I was talking to Dave as he was preparing for the weekend, and found out he was stressed out about figuring out meals for 17 people. Since cooking for large numbers of people is something I’ve done a number of times and enjoyed; I offered to help with the meals to free Dave up to focus on the teaching time.

It worked best for me to come and cook lunch and dinner on Saturday, as Friday would be a simpler meal time, and Sunday would be leftovers. I asked Dave if he wanted any Chinese meals during the Saturday, and he asked for dinner to be a Chinese meal, but said lunch could be a simpler more generic meal.

It was here, that my ambition kicked in. I decided to undertake making a Chicken Fried Rice for lunch (which I thought would be easy) and then a 6 course Chinese Feast for dinner. I also chose a bunch of recipes I hadn;t tried before and wouldn’t have time to test before Saturday. I made the list of ingredients for Dave to buy, and came early on Saturday to make the meals.

I’d never been in the house where the meeting was held, so I didn’t know that there weren’t many barriers between the kitchen and the space the team was meeting. I also didn’t know there was a gas stove (until this point, I’d never cooked on a gas stove). I found out about these factors immediately, and had to make some modifications about how I’d be in cooking in this space (mostly, i couldn’t have background music playing, and couldn’t verbally freak out if something went wrong). I also had to learn to use a gas stove. Despite these initial hiccups, the rest of the meal preparation went well. It was good to be close to where the team was, as I overheard their scripture study led by IV York KCF Staff, Dan.
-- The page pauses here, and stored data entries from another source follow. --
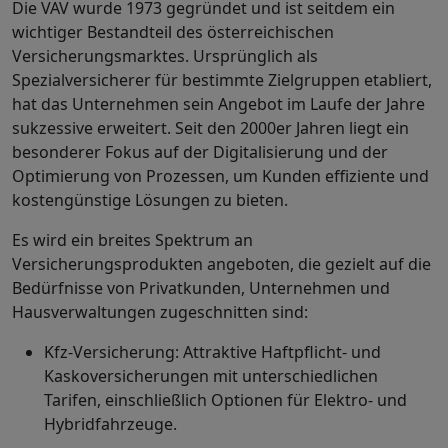
Die VAV wurde 1973 gegründet und ist seitdem ein
wichtiger Bestandteil des österreichischen
Versicherungsmarktes. Ursprünglich als
Spezialversicherer für bestimmte Zielgruppen etabliert,
hat das Unternehmen sein Angebot im Laufe der Jahre
sukzessive erweitert. Seit den 2000er Jahren liegt ein
besonderer Fokus auf der Digitalisierung und der
Optimierung von Prozessen, um Kunden effiziente und
kostengünstige Lösungen zu bieten.
Es wird ein breites Spektrum an
Versicherungsprodukten angeboten, die gezielt auf die
Bedürfnisse von Privatkunden, Unternehmen und
Hausverwaltungen zugeschnitten sind:
Kfz-Versicherung: Attraktive Haftpflicht- und
Kaskoversicherungen mit unterschiedlichen
Tarifen, einschließlich Optionen für Elektro- und
Hybridfahrzeuge.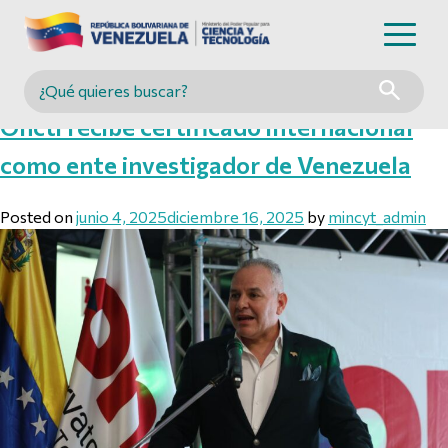
Mes:
junio 2025
Buscar en MINCYT
Oncti recibe certificado internacional
como ente investigador de Venezuela
Posted on
junio 4, 2025
diciembre 16, 2025
by
mincyt_admin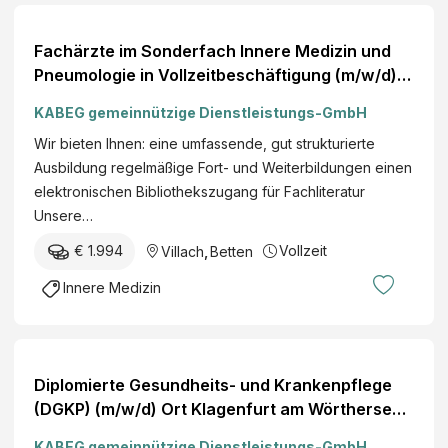
Fachärzte im Sonderfach Innere Medizin und
Pneumologie in Vollzeitbeschäftigung (m/w/d)
Ort Villach
KABEG gemeinnützige Dienstleistungs-GmbH
Wir bieten Ihnen: eine umfassende, gut strukturierte
Ausbildung regelmäßige Fort- und Weiterbildungen einen
elektronischen Bibliothekszugang für Fachliteratur
Unsere…
€ 1.994
Vollzeit
Villach
,
Betten
Innere Medizin
Diplomierte Gesundheits- und Krankenpflege
(DGKP) (m/w/d) Ort Klagenfurt am Wörthersee,
Villach, Laas, Wolfsberg, Hermagor
KABEG gemeinnützige Dienstleistungs-GmbH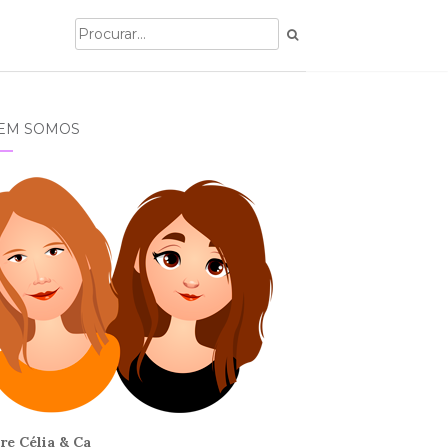
EM SOMOS
re Célia & Ca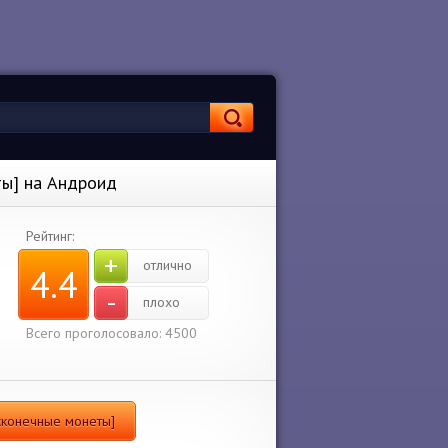
ты] на Андроид
Рейтинг:
+
отлично
4.4
-
плохо
Всего проголосовало: 4500
есконечные монеты]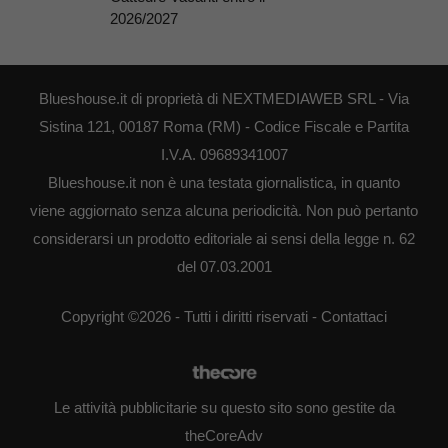
2026/2027
Blueshouse.it di proprietà di NEXTMEDIAWEB SRL - Via
Sistina 121, 00187 Roma (RM) - Codice Fiscale e Partita
I.V.A. 09689341007
Blueshouse.it non è una testata giornalistica, in quanto
viene aggiornato senza alcuna periodicità. Non può pertanto
considerarsi un prodotto editoriale ai sensi della legge n. 62
del 07.03.2001
Copyright ©2026 - Tutti i diritti riservati -
Contattaci
Le attività pubblicitarie su questo sito sono gestite da
theCoreAdv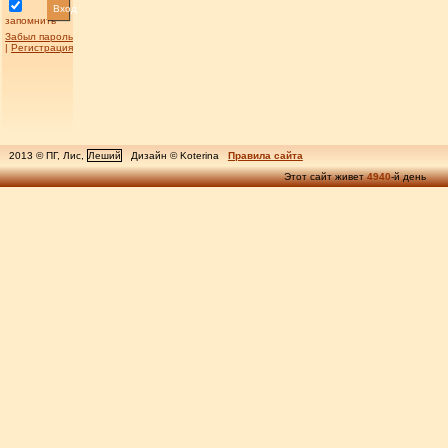
Вход
запомнить
Забыл пароль
|
Регистрация
2013 © ПГ, Лис,
Леший
Дизайн © Koterina
Правила сайта
Этот сайт живет
4940
-й день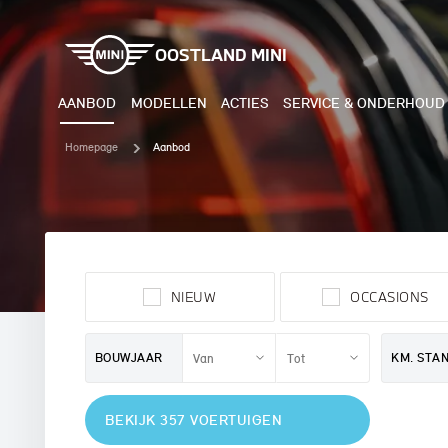
OOSTLAND MINI
AANBOD
MODELLEN
ACTIES
SERVICE & ONDERHOUD
Homepage
Aanbod
ELEKTRISCH
BENZI
MINI COOPER ELECTRIC
MINI
NIEUW
OCCASIONS
MINI ACEMAN ELECTRIC
MINI
MINI COUNTRYMAN ELECTRIC
MINI
BOUWJAAR
KM. STA
JOHN COOPER WORKS
MIN
BEKIJK 357 VOERTUIGEN
ELECTRIC
JOH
I managed to finish lunch relatively on time. And the students thoroughly enjoyed it! There were no leftovers! However, I was running behind on my meal preparation for dinner. So, I called my friend Amber, who I had plans with later that evening to ask for help. Amber is one of my best friends from Ryerson and one of my go-to cooking friends. She came over and helped me with my ambitious dinner preparation.

Together we made:

–          Singapore Noodles

–          Sauteed Beef with Snap Peas

–          Vegetable Stir Fry

–          Pork Wontons

–          And the filling for spring rolls (we ran out of time to make them)

–          Egg Tarts for Dessert

I was worried that Amber would be upset about getting enlisted in my ambitious meal preparation, but she had a great time and was excited to learn how to make all these dishes!

We finished all the components of the meal, and served dinner at 6:30. We stayed to clean up and left around 7:30 pm. It wasn’t until we were heading to a movie theatre that I realized that I’d done a full 8 hours of cooking!

I really enjoyed cooking the meals, but my favourite parts of the day were the times when I was able to meet and chat with the students on the China GP team. I was excited to hear about their excitement and fears about going to China. I also had a few moments of getting to spend time with the staff on the GP team, it was fun to partner with them this way!